BUMN Terbuka Berpeluang Diprivatisasi

 

JAKARTA (Media): Pemerintah menilai Badan Usaha Milik Negara (BUMN) yang paling memungkinkan segera dilakukan privatisasi adalah perusahaan negara yang sudah go public atau terbuka.

Alasannya, dengan informasi kinerja perusahaan yang tercatat di bursa saham, proses privatisasi akan lebih mudah dan cepat.

Kementerian BUMN sendiri telah memiliki daftar sejumlah BUMN yang siap untuk diprivatisasi.

"Dari daftar itu, sebagian besar aset tidak bisa dijual pada semester dua 2005. Untuk itu, paling mungkin perusahaan publik," kata Menteri BUMN Sugiharto seusai rapat kerja dengan Komisi VI DPR, Rabu (8/6) malam.

Privatisasi BUMN itu diperlukan untuk memenuhi target penerimaan pemerintah dari BUMN. Dalam APBN 2005, penerimaan dari laba BUMN tercatat sebesar Rp10,59 triliun. Target itu kemudian diturunkan dalam rancangan APBN Perubahan 2005 menjadi Rp8,9 triliun, sedangkan target privatisasi BUMN tetap Rp3,5 triliun.

"Dengan waktu yang tersisa enam setengah bulan, target itu dapat tercapai," kata Sugiharto.

Dia menjelaskan privatisasi BUMN itu akan dilakukan jika kesepakatan antara pemerintah dan DPR pada pembahasan APBN-P 2005 menetapkan harus dilakukan privatisasi untuk menutupi defisit APBN.

Meski mengakui telah memiliki sejumlah daftar BUMN untuk diprivatisasi, Sugiharto tidak menyebutkan mana yang akan diprioritaskan. "Kami belum sebutkan nama BUMN, dan berapa besar yang akan dijual karena bisa menjadi spekulasi."

Menteri BUMN optimistis sekalipun tanpa melakukan privatisasi BUMN, penerimaan BUMN dapat dicapai. "Sekarang asumsi APBN 2005 ditinjau lagi.
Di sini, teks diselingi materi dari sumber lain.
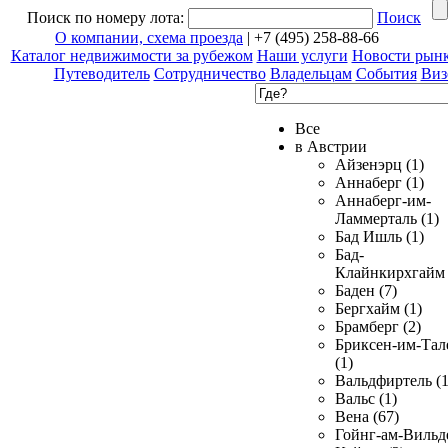
Поиск по номеру лота:
Поиск
О компании, схема проезда
| +7 (495) 258-88-66
Каталог недвижимости за рубежом
Наши услуги
Новости рын
Путеводитель
Сотрудничество
Владельцам
События
Виз
Все
в Австрии
Айзенэрц (1)
Аннаберг (1)
Аннаберг-им-
Ламмерталь (1)
Бад Ишль (1)
Бад-
Клайнкирхгайм 
Баден (7)
Бергхайм (1)
Брамберг (2)
Бриксен-им-Тал
(1)
Вальдфиртель (1
Вальс (1)
Вена (67)
Гойнг-ам-Вильд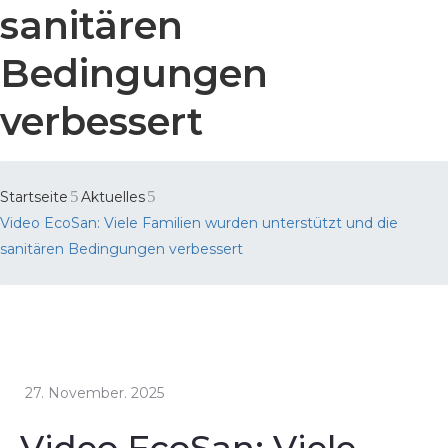
sanitären
Bedingungen
verbessert
Startseite
Aktuelles
Video EcoSan: Viele Familien wurden unterstützt und die
sanitären Bedingungen verbessert
27. November. 2025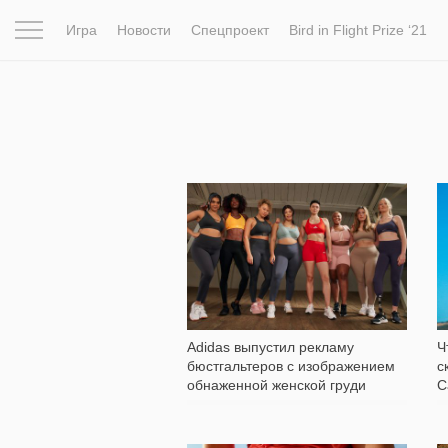
Игра
Новости
Спецпроект
Bird in Flight Prize ‘21
Вдохновение
Почему это шедевр
Мир
Фотопрое
9 829
Adidas выпустил рекламу
Ч
бюстгальтеров с изображением
с
обнаженной женской груди
С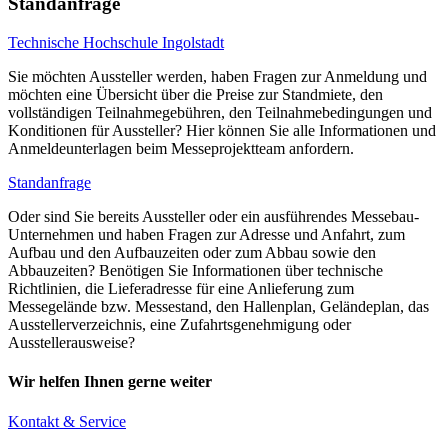
Standanfrage
Technische Hochschule Ingolstadt
Sie möchten Aussteller werden, haben Fragen zur Anmeldung und
möchten eine Übersicht über die Preise zur Standmiete, den
vollständigen Teilnahmegebühren, den Teilnahmebedingungen und
Konditionen für Aussteller? Hier können Sie alle Informationen und
Anmeldeunterlagen beim Messeprojektteam anfordern.
Standanfrage
Oder sind Sie bereits Aussteller oder ein ausführendes Messebau-
Unternehmen und haben Fragen zur Adresse und Anfahrt, zum
Aufbau und den Aufbauzeiten oder zum Abbau sowie den
Abbauzeiten? Benötigen Sie Informationen über technische
Richtlinien, die Lieferadresse für eine Anlieferung zum
Messegelände bzw. Messestand, den Hallenplan, Geländeplan, das
Ausstellerverzeichnis, eine Zufahrtsgenehmigung oder
Ausstellerausweise?
Wir helfen Ihnen gerne weiter
Kontakt & Service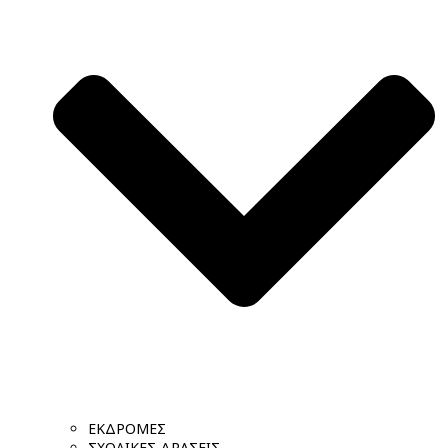
ΕΚΔΡΟΜΕΣ
ΣΧΟΛΙΚΕΣ ΔΡΑΣΕΙΣ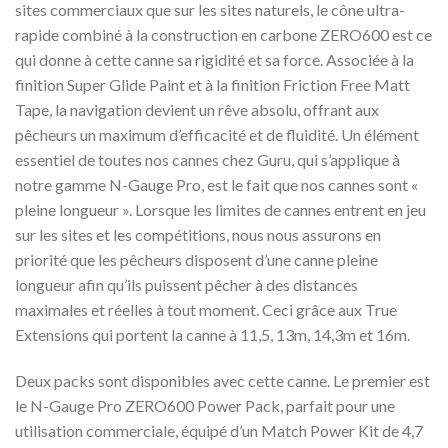
sites commerciaux que sur les sites naturels, le cône ultra-
rapide combiné à la construction en carbone ZERO600 est ce
qui donne à cette canne sa rigidité et sa force. Associée à la
finition Super Glide Paint et à la finition Friction Free Matt
Tape, la navigation devient un rêve absolu, offrant aux
pêcheurs un maximum d’efficacité et de fluidité. Un élément
essentiel de toutes nos cannes chez Guru, qui s’applique à
notre gamme N-Gauge Pro, est le fait que nos cannes sont «
pleine longueur ». Lorsque les limites de cannes entrent en jeu
sur les sites et les compétitions, nous nous assurons en
priorité que les pêcheurs disposent d’une canne pleine
longueur afin qu’ils puissent pêcher à des distances
maximales et réelles à tout moment. Ceci grâce aux True
Extensions qui portent la canne à 11,5, 13m, 14,3m et 16m.
Deux packs sont disponibles avec cette canne. Le premier est
le N-Gauge Pro ZERO600 Power Pack, parfait pour une
utilisation commerciale, équipé d’un Match Power Kit de 4,7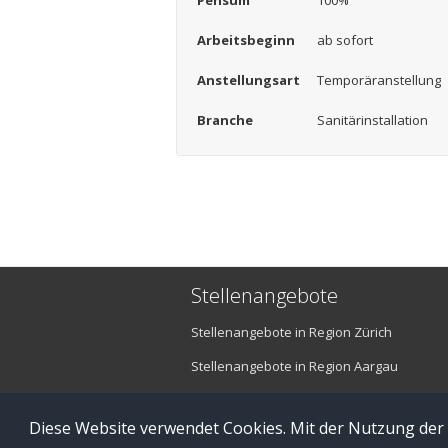
Pensum
100%
Arbeitsbeginn
ab sofort
Anstellungsart
Temporäranstellung
Branche
Sanitärinstallation
Stellenangebote
Stellenangebote in Region Zürich
Stellenangebote in Region Aargau
Stellenangebote in Region Luzern
Diese Website verwendet Cookies. Mit der Nutzung der
© Copyright 2016 brefis personal ag - 6300 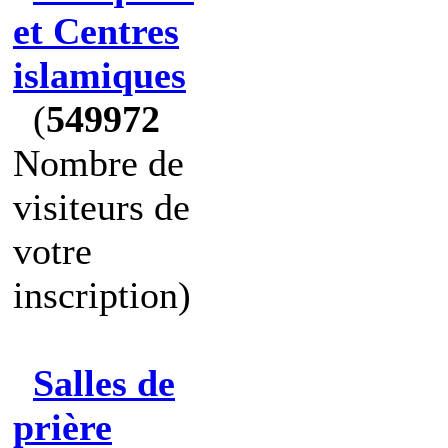
et Centres
islamiques
(
549972
Nombre de
visiteurs de
votre
inscription)
Salles de
prière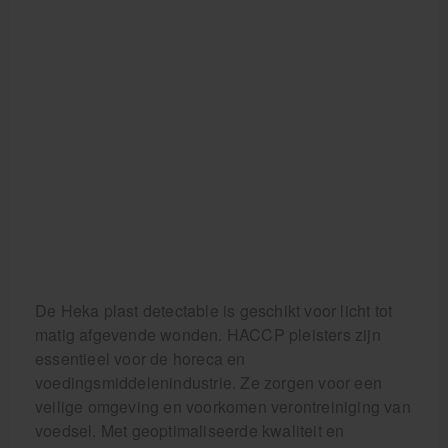
De Heka plast detectable is geschikt voor licht tot
matig afgevende wonden. HACCP pleisters zijn
essentieel voor de horeca en
voedingsmiddelenindustrie. Ze zorgen voor een
veilige omgeving en voorkomen verontreiniging van
voedsel. Met geoptimaliseerde kwaliteit en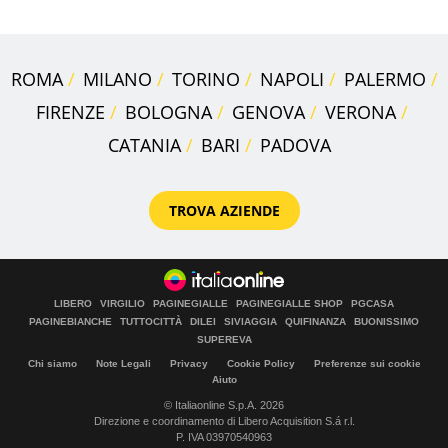
ROMA
MILANO
TORINO
NAPOLI
PALERMO
FIRENZE
BOLOGNA
GENOVA
VERONA
CATANIA
BARI
PADOVA
TROVA AZIENDE
LIBERO
VIRGILIO
PAGINEGIALLE
PAGINEGIALLE SHOP
PGCASA
PAGINEBIANCHE
TUTTOCITTÀ
DILEI
SIVIAGGIA
QUIFINANZA
BUONISSIMO
SUPEREVA
Chi siamo
Note Legali
Privacy
Cookie Policy
Preferenze sui cookie
Aiuto
© Italiaonline S.p.A. 2026
Direzione e coordinamento di Libero Acquisition S.á r.l.
P. IVA 03970540963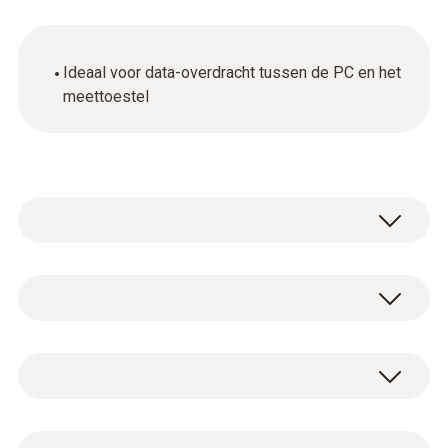
Ideaal voor data-overdracht tussen de PC en het
meettoestel
Algemene technische gegevens
productkleur
1 x USB connectiekabel
Zwart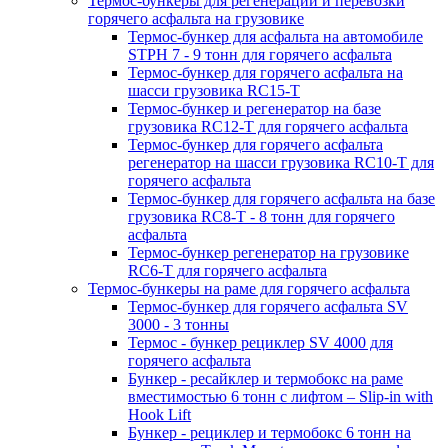
Термос-бункеры для регенерации и перевозки
горячего асфальта на грузовике
Термос-бункер для асфальта на автомобиле
STPH 7 - 9 тонн для горячего асфальта
Термос-бункер для горячего асфальта на
шасси грузовика RC15-T
Термос-бункер и регенератор на базе
грузовика RC12-T для горячего асфальта
Термос-бункер для горячего асфальта
регенератор на шасси грузовика RC10-T для
горячего асфальта
Термос-бункер для горячего асфальта на базе
грузовика RC8-T - 8 тонн для горячего
асфальта
Термос-бункер регенератор на грузовикe
RC6-T для горячего асфальта
Термос-бункеры на раме для горячего асфальта
Термос-бункер для горячего асфальта SV
3000 - 3 тонны
Термос - бункер рециклер SV 4000 для
горячего асфальта
Бункер - ресайклер и термобокс на раме
вместимостью 6 тонн с лифтом – Slip-in with
Hook Lift
Бункер - рециклер и термобокс 6 тонн на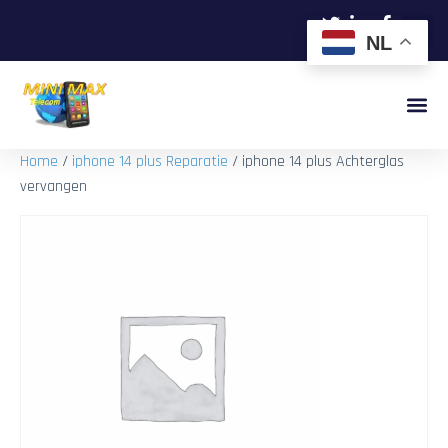
NL
Home
/
iphone 14 plus Reparatie
/ iphone 14 plus Achterglas
vervangen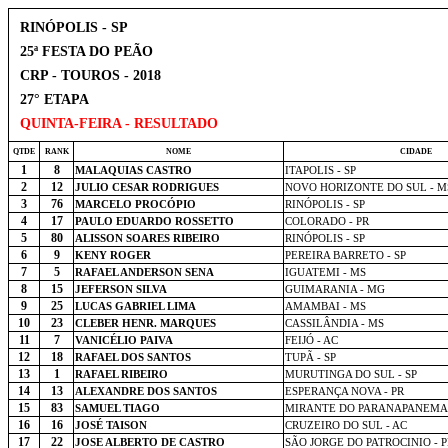
RINÓPOLIS - SP
25ª FESTA DO PEÃO
CRP - TOUROS - 2018
27° ETAPA
QUINTA-FEIRA - RESULTADO
QTDE
RANK
NOME
CIDADE
1
8
MALAQUIAS CASTRO
ITAPOLIS - SP
2
12
JULIO CESAR RODRIGUES
NOVO HORIZONTE DO SUL - M
3
76
MARCELO PROCÓPIO
RINÓPOLIS - SP
4
17
PAULO EDUARDO ROSSETTO
COLORADO - PR
5
80
ALISSON SOARES RIBEIRO
RINÓPOLIS - SP
6
9
KENY ROGER
PEREIRA BARRETO - SP
7
5
RAFAEL ANDERSON SENA
IGUATEMI - MS
8
15
JEFERSON SILVA
GUIMARANIA - MG
9
25
LUCAS GABRIEL LIMA
AMAMBAI - MS
10
23
CLEBER HENR. MARQUES
CASSILÂNDIA - MS
11
7
VANICÉLIO PAIVA
FEIJÓ - AC
12
18
RAFAEL DOS SANTOS
TUPÃ - SP
13
1
RAFAEL RIBEIRO
MURUTINGA DO SUL - SP
14
13
ALEXANDRE DOS SANTOS
ESPERANÇA NOVA - PR
15
83
SAMUEL TIAGO
MIRANTE DO PARANAPANEMA 
16
16
JOSÉ TAISON
CRUZEIRO DO SUL - AC
17
22
JOSE ALBERTO DE CASTRO
SÃO JORGE DO PATROCINIO - P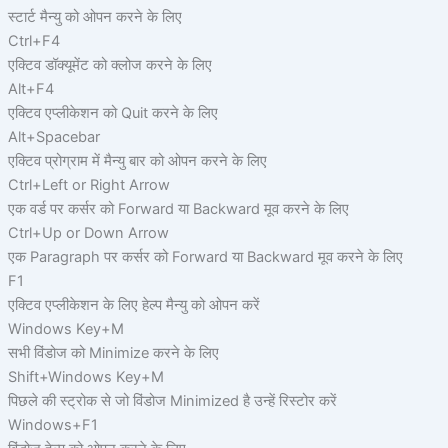
स्टार्ट मैन्यु को ओपन करने के लिए
Ctrl+F4
एक्टिव डॉक्यूमेंट को क्लोज करने के लिए
Alt+F4
एक्टिव एप्लीकेशन को Quit करने के लिए
Alt+Spacebar
एक्टिव प्रोग्राम में मैन्यु बार को ओपन करने के लिए
Ctrl+Left or Right Arrow
एक वर्ड पर कर्सर को Forward या Backward मूव करने के लिए
Ctrl+Up or Down Arrow
एक Paragraph पर कर्सर को Forward या Backward मूव करने के लिए
F1
एक्टिव एप्लीकेशन के लिए हेल्प मैन्यु को ओपन करें
Windows Key+M
सभी विंडोज को Minimize करने के लिए
Shift+Windows Key+M
पिछले की स्ट्रोक से जो विंडोज Minimized है उन्हें रिस्टोर करें
Windows+F1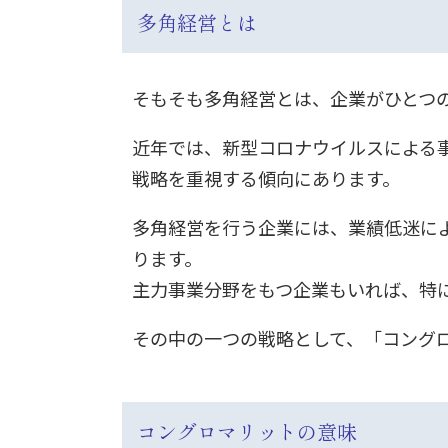
多角経営とは
そもそも多角経営とは、企業がひとつ
近年では、新型コロナウイルスによる
戦略を重視する傾向にあります。
多角経営を行う企業には、業績低迷に
ります。
主力事業分野をもつ企業もいれば、特
その中の一つの戦略として、「コング
コングロマリットの意味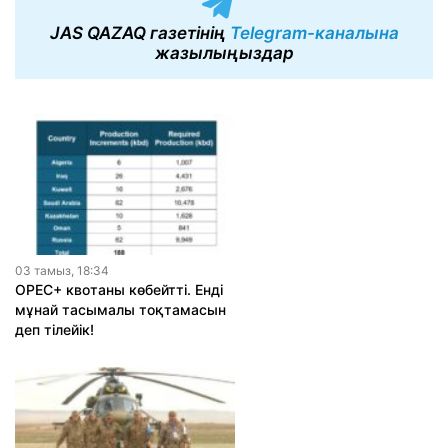
JAS QAZAQ газетінің
Telegram-каналына
жазылыңыздар
03 тамыз, 18:34
OPEC+ квотаны көбейтті. Енді
мұнай тасымалы тоқтамасын
деп тілейік!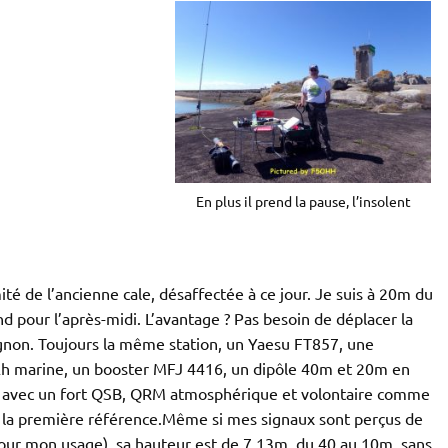
En plus il prend la pause, l’insolent
mité de l’ancienne cale, désaffectée à ce jour. Je suis à 20m du
 pour l’après-midi. L’avantage ? Pas besoin de déplacer la
vignon. Toujours la même station, un Yaesu FT857, une
h marine, un booster MFJ 4416, un dipôle 40m et 20m en
fois avec un fort QSB, QRM atmosphérique et volontaire comme
r la première référence.Même si mes signaux sont perçus de
pour mon usage), sa hauteur est de 7,13m, du 40 au 10m, sans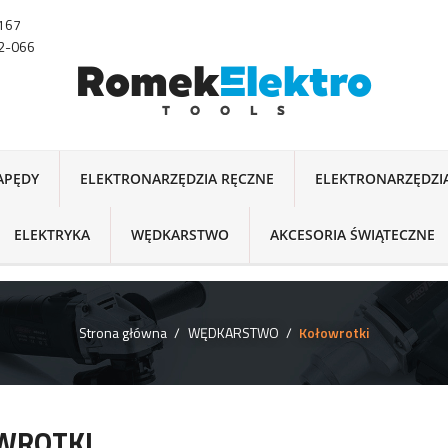
-167
22-066
NAPĘDY
ELEKTRONARZĘDZIA RĘCZNE
ELEKTRONARZĘDZI
ELEKTRYKA
WĘDKARSTWO
AKCESORIA ŚWIĄTECZNE
Strona główna
WĘDKARSTWO
Kołowrotki
WROTKI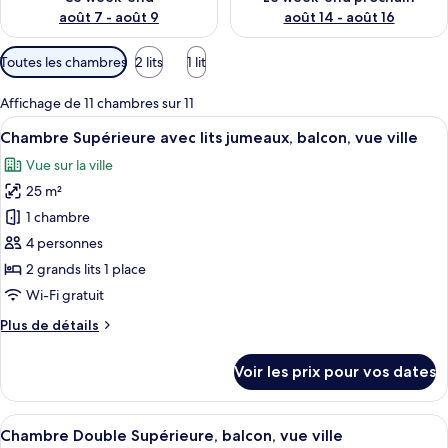
août 7 - août 9
août 14 - août 16
Filtres
Toutes les chambres
2 lits
1 lit
disponibles
pour
Affichage de 11 chambres sur 11
les
Afficher
Une chambre d’hôtel avec deux lits, u
9
Chambre Supérieure avec lits jumeaux, balcon, vue ville
chambres
toutes
Vue sur la ville
les
25 m²
photos
pour
1 chambre
ce
4 personnes
type
2 grands lits 1 place
de
Wi-Fi gratuit
chambre :
Plus
Plus de détails
Chambre
de
Supérieure
détails
Voir les prix pour vos dates
avec
sur
le
lits
type
Afficher
Une chambre d’hôtel avec un grand lit
jumeaux,
9
de
Chambre Double Supérieure, balcon, vue ville
toutes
Kami akan meminta agar privatisasi diganti dengan dividen," kata Sugiharto.

Target setoran Kementerian BUMN ke APBN 2005, kata dia, bisa dicapai dengan cara meningkatkan penerimaan dari dividen BUMN. BUMN yang memungkinkan untuk ditingkatkan penerimaan labanya adalah BUMN yang belum dicatatkan sahamnya di pasar modal.

Sementara itu, Direktur Utama PT Bank BNI Tbk, Sigit Pramono mengimbau penjualan saham pemerintah di Bank BNI sebaiknya ditunda sampai 2006 karena saat ini citra industri perbankan di pasar modal sedang memburuk.

"Sudah terlalu riskan kalau tahun ini. Misalkan menggunakan laporan keuangan Maret 2005, maka privatisasi baru bisa dilakukan Oktober atau November 2005, saat itu pasarnya sudah lesu," kata Sigit di Jakarta, kemarin.

Dengan pertimbangan kondisi itu, Sigit menilai lebih menguntungkan jika pelepasan saham dilakukan pada 2006. BNI juga akan melakukan penjajakan pasar untuk mengetahui minat investor. "Beberapa langkah strategis untuk menjajaki pasar, antara lain menerbitkan subdebt (surat utang subordinasi), yang juga menjadi saran penasihat keuangan kami," katanya.